Exercise directions =
Instruction for the listing below: copy exactly, and only, the lines from the one holding "O projeto Novo Rumo a Norte quer premiar" through its last line, omitting any picture.

▽

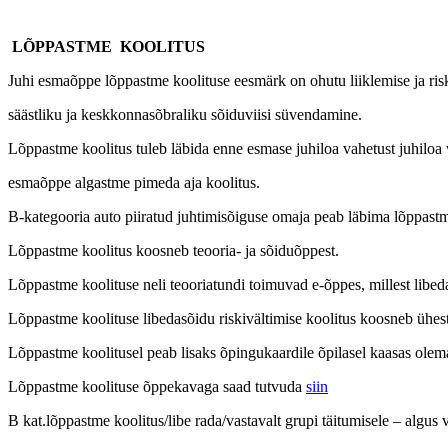
LÕPPASTME KOOLITUS
Juhi esmaõppe lõppastme koolituse eesmärk on ohutu liiklemise ja riske
säästliku ja keskkonnasõbraliku sõiduviisi süvendamine.
Lõppastme koolitus tuleb läbida enne esmase juhiloa vahetust juhilo
esmaõppe algastme pimeda aja koolitus.
B-kategooria auto piiratud juhtimisõiguse omaja peab läbima lõppastme 
Lõppastme koolitus koosneb teooria- ja sõiduõppest.
Lõppastme koolituse neli teooriatundi toimuvad e-õppes, millest libed
Lõppastme koolituse libedasõidu riskivältimise koolitus koosneb ühest 
Lõppastme koolitusel peab lisaks õpingukaardile õpilasel kaasas ole
Lõppastme koolituse õppekavaga saad tutvuda
siin
B kat.lõppastme koolitus/libe rada/vastavalt grupi täitumisele – algus 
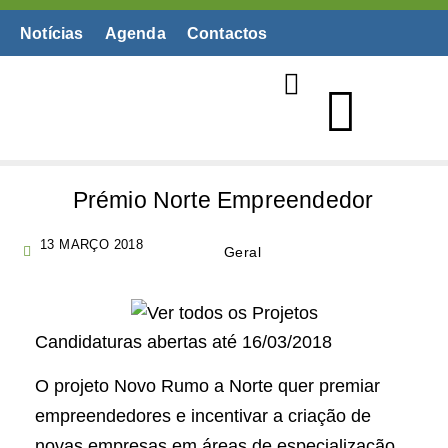
Notícias
Agenda
Contactos
Biblioteca Digital
Prémio Norte Empreendedor
13 MARÇO 2018
Geral
Candidaturas abertas até 16/03/2018
O projeto Novo Rumo a Norte quer premiar
empreendedores e incentivar a criação de
novas empresas em áreas de especialização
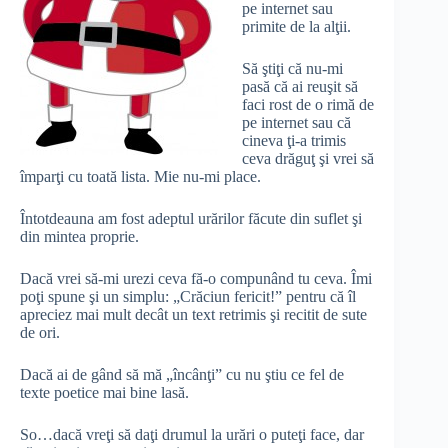
pe internet sau
primite de la alţii.
Să ştiţi că nu-mi
pasă că ai reuşit să
faci rost de o rimă de
pe internet sau că
cineva ţi-a trimis
ceva drăguţ şi vrei să
împarţi cu toată lista. Mie nu-mi place.
Întotdeauna am fost adeptul urărilor făcute din suflet şi
din mintea proprie.
Dacă vrei să-mi urezi ceva fă-o compunând tu ceva. Îmi
poţi spune şi un simplu: „Crăciun fericit!” pentru că îl
apreciez mai mult decât un text retrimis şi recitit de sute
de ori.
Dacă ai de gând să mă „încânţi” cu nu ştiu ce fel de
texte poetice mai bine lasă.
So…dacă vreţi să daţi drumul la urări o puteţi face, dar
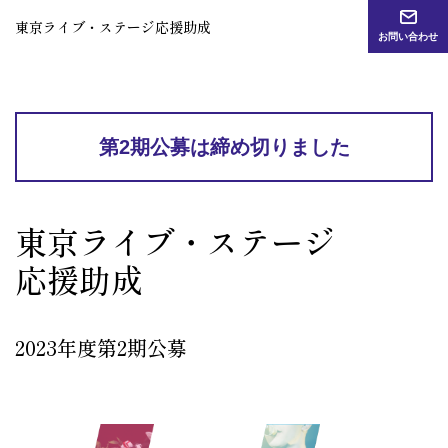
東京ライブ・ステージ
応援助成
お問い合わせ
第2期公募は締め切りました
東京ライブ・ステージ
応援助成
2023年度第2期公募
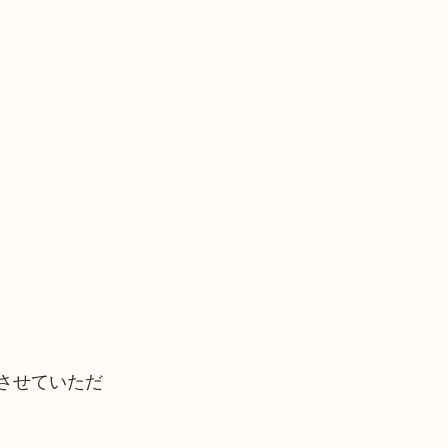
させていただ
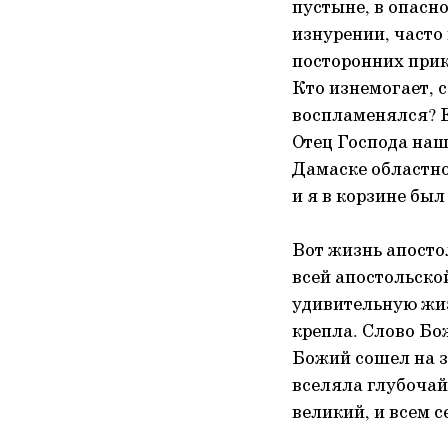
пустыне, в опасно
изнурении, часто 
посторонних прик
Кто изнемогает, с
воспламенялся? Е
Отец Господа наше
Дамаске областно
и я в корзине был
Вот жизнь апосто
всей апостольско
удивительную жизн
крепла. Слово Бо
Божий сошел на з
вселяла глубочай
великий, и всем с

△

Task response =
O projeto Novo Rumo a Norte quer premiar
empreendedores e incentivar a criação de
novas empresas em áreas de especialização
pe internet sau
primite de la alţii.
Să ştiţi că nu-mi
pasă că ai reuşit să
faci rost de o rimă de
pe internet sau că
cineva ţi-a trimis
ceva drăguţ şi vrei să
împarţi cu toată lista. Mie nu-mi place.
Întotdeauna am fost adeptul urărilor făcute din suflet şi
din mintea proprie.
Dacă vrei să-mi urezi ceva fă-o compunând tu ceva. Îmi
poţi spune şi un simplu: „Crăciun fericit!” pentru că îl
apreciez mai mult decât un text retrimis şi recitit de sute
de ori.
Dacă ai de gând să mă „încânţi” cu nu ştiu ce fel de
texte poetice mai bine lasă.
So…dacă vreţi să daţi drumul la urări o puteţi face, dar
東京ライブ・ステージ
応援助成
お問い合わせ
第2期公募は締め切りました
東京ライブ・ステージ
応援助成
2023年度第2期公募
させていただ
пустыне, в опасно
изнурении, часто 
посторонних прик
Кто изнемогает, с
воспламенялся? Е
Отец Господа наше
Дамаске областно
и я в корзине был
Вот жизнь апосто
всей апостольско
удивительную жизн
крепла. Слово Бо
Божий сошел на з
вселяла глубочай
великий, и всем с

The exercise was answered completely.